Artistic facility without humanity is, at best, missing the mark. Fully embraced, it is soulless.
To choose the weak, yet honest stroke over the boldly slick one is a sign of creative integrity. Nothing is more risky - or thrilling – than painting from a place of naked vulnerability. If you’re not yourself, you’re nobody.
When you like something that has happened on your canvas, beware! Ask yourself, why do you like it? Are you willing to paint over it if it means pushing the rest of the painting forward? If not, and if your painting is not working, you may need to crush that pretender - that false idol! Be prepared to make the sacrifice. I have worked a painting for days only to realize that it was that one portion I held sacred which was keeping me from bringing the blessed thing to full resolution.
Value is subjective; clarity of purpose is priceless.




I look for personal, honest graphic language in art. I find this most profoundly in the work of the expressionists and post-impressionists, but also in a smattering of stand-alone artists throughout history. Their uniquely personal work possesses a transcendent, metaphysical sense of the human condition. This overarching quality links them together, beyond contextual or technical considerations. This expression of otherwise intangible realities is my primary artistic interest.
I am uninterested in simply replicating “what I see.” I can’t think of anything less interesting in art. You've got a camera in your pocket - if you want something copied, use that. One’s sight is only a small portion of interpreting the world; the best painters convey far beyond image alone. Van Gogh’s fields speak more to themes of existential crisis, loneliness, and despair than they do the look of wheat.
Digestables

Most paintings fall into one of two categories. First, the representational, or work that is graphically literal. The second category is abstraction - art removed from representationalism, which adheres strictly to parameters of its own and cannot be characterized by recognizable form. My favorite category of painting straddles the two categories. It is work derived from observation which distorts recognizable form via highly personal abstract language.

A blank canvas does not scare me. Repeating myself, failing to expand is what I want to avoid. I see a blank canvas as an opportunity to destroy artistic complacency and fear. Since I love painting, a blank canvas also represents an exciting opportunity to have a hell of a good time while stretching out the limits of my world.
To me, painting is a life-affirming act of faith. I believe that God is uncreated, eternal penultimate consciousness. I believe that all which exists is held together through and within a metaphysical super-reality consisting of God's Word. I believe that our being “made in God’s image” has little to do with physiology and everything to do with the unlikely miracle of our own consciousness mirroring our creator’s. We create because the one who created everything creates.

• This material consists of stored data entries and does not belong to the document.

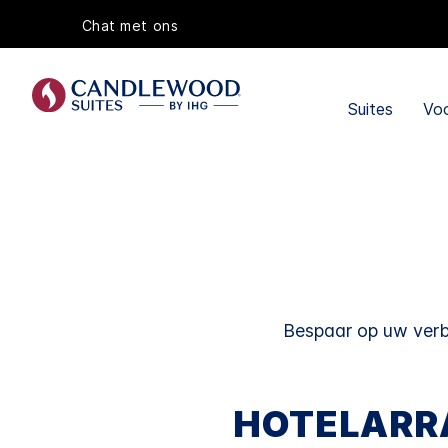
Chat met ons
Suites
Voo
Bespaar op uw verb
HOTELARR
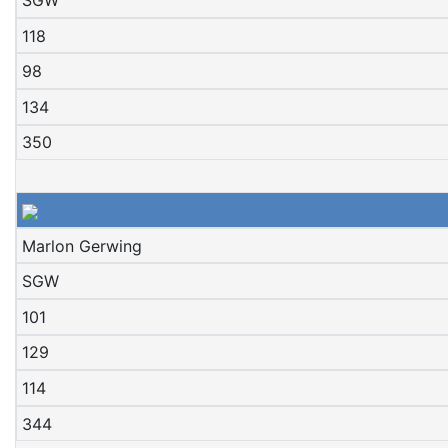
118
98
134
350
Marlon Gerwing
SGW
101
129
114
344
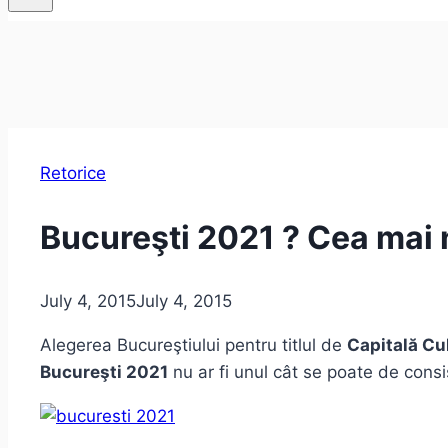
Retorice
Bucureşti 2021 ? Cea mai n
July 4, 2015
July 4, 2015
Alegerea Bucureştiului pentru titlul de
Capitală Cu
Bucureşti 2021
nu ar fi unul cât se poate de consi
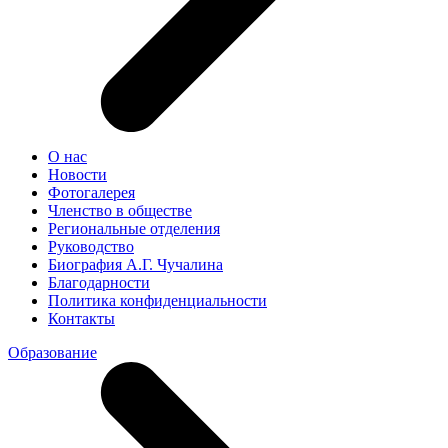
О нас
Новости
Фотогалерея
Членство в обществе
Региональные отделения
Руководство
Биография А.Г. Чучалина
Благодарности
Политика конфиденциальности
Контакты
Образование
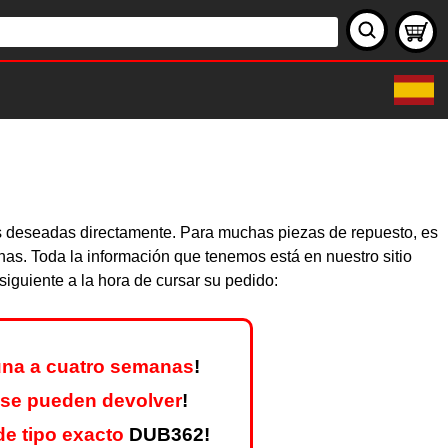
as deseadas directamente. Para muchas piezas de repuesto, es
nas. Toda la información que tenemos está en nuestro sitio
iguiente a la hora de cursar su pedido:
na a cuatro semanas
!
 se pueden devolver
!
e tipo exacto
DUB362!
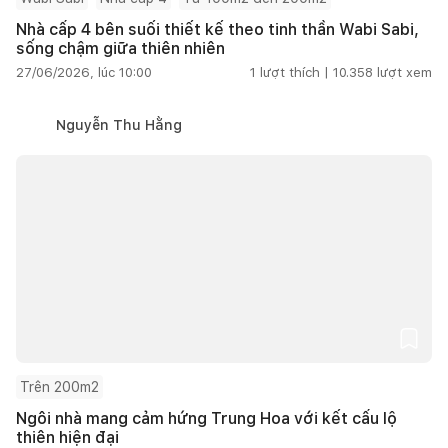
Nhà cấp 4 bên suối thiết kế theo tinh thần Wabi Sabi,
sống chậm giữa thiên nhiên
27/06/2026, lúc 10:00
1
lượt thích |
10.358
lượt xem
Nguyễn Thu Hằng
Trên 200m2
Ngôi nhà mang cảm hứng Trung Hoa với kết cấu lộ
thiên hiện đại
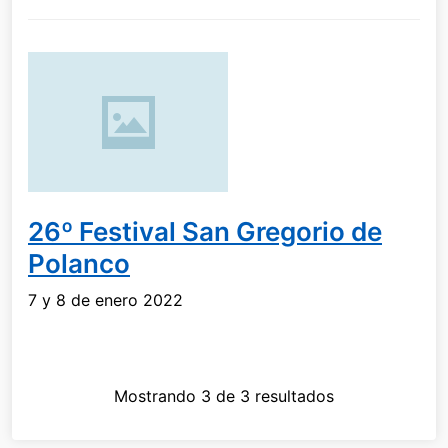
26º Festival San Gregorio de
Polanco
7 y 8 de enero 2022
Mostrando 3 de 3 resultados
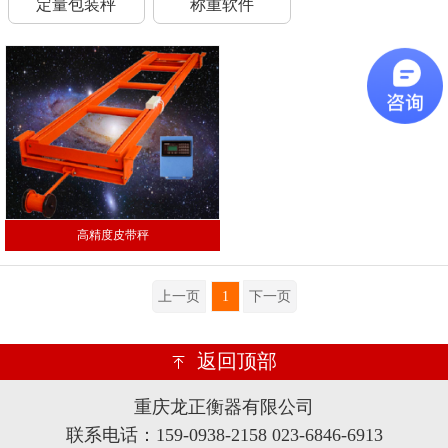
定量包装秤
称重软件
高精度皮带秤
上一页
1
下一页
返回顶部
重庆龙正衡器有限公司
联系电话：159-0938-2158 023-6846-6913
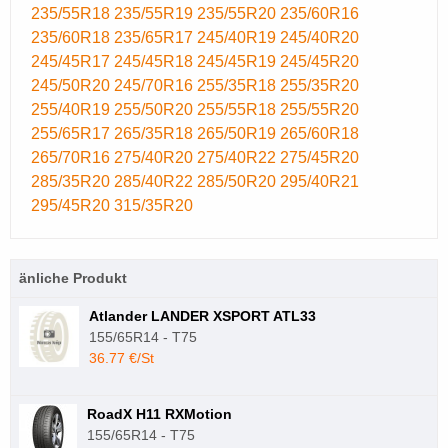
235/55R18
235/55R19
235/55R20
235/60R16
235/60R18
235/65R17
245/40R19
245/40R20
245/45R17
245/45R18
245/45R19
245/45R20
245/50R20
245/70R16
255/35R18
255/35R20
255/40R19
255/50R20
255/55R18
255/55R20
255/65R17
265/35R18
265/50R19
265/60R18
265/70R16
275/40R20
275/40R22
275/45R20
285/35R20
285/40R22
285/50R20
295/40R21
295/45R20
315/35R20
änliche Produkt
Atlander LANDER XSPORT ATL33
155/65R14 - T75
36.77 €/St
RoadX H11 RXMotion
155/65R14 - T75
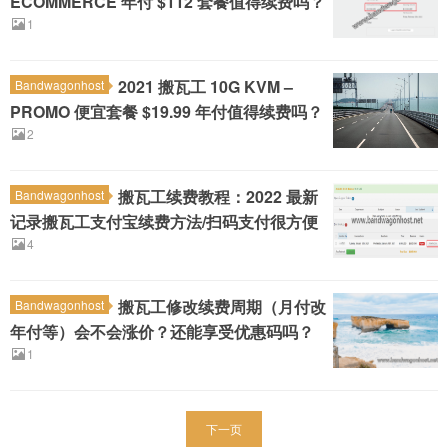
ECOMMERCE 年付 $112 套餐值得续费吗？
1
2021 搬瓦工 10G KVM –
Bandwagonhost
PROMO 便宜套餐 $19.99 年付值得续费吗？
2
搬瓦工续费教程：2022 最新
Bandwagonhost
记录搬瓦工支付宝续费方法/扫码支付很方便
4
搬瓦工修改续费周期（月付改
Bandwagonhost
年付等）会不会涨价？还能享受优惠码吗？
1
下一页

When I paint, I don’t worry about the color of your couch. If you want a nice painting, there are plenty available at the mall. You can find one that will match your living room perfectly, and I won’t hold it against you.
I do not start out with a preconception of what the work will look like when finished. There are people who love to follow a plan, but that is not creativity. That is craftsmanship. Craftsmanship is always of some value, but some art is priceless. With risk comes reward!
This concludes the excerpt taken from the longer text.